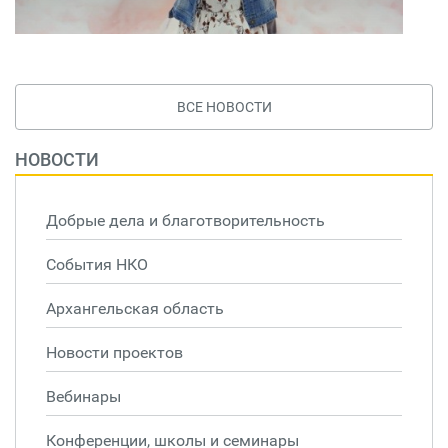
ВСЕ НОВОСТИ
НОВОСТИ
Добрые дела и благотворительность
События НКО
Архангельская область
Новости проектов
Вебинары
Конференции, школы и семинары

→ **What is needed**: Make an exact copy of the listing above. Do not include the pictures.

→ **Exercise solution**:
ВСЕ НОВОСТИ
НОВОСТИ
Добрые дела и благотворительность
События НКО
Архангельская область
Новости проектов
Вебинары
Конференции, школы и семинары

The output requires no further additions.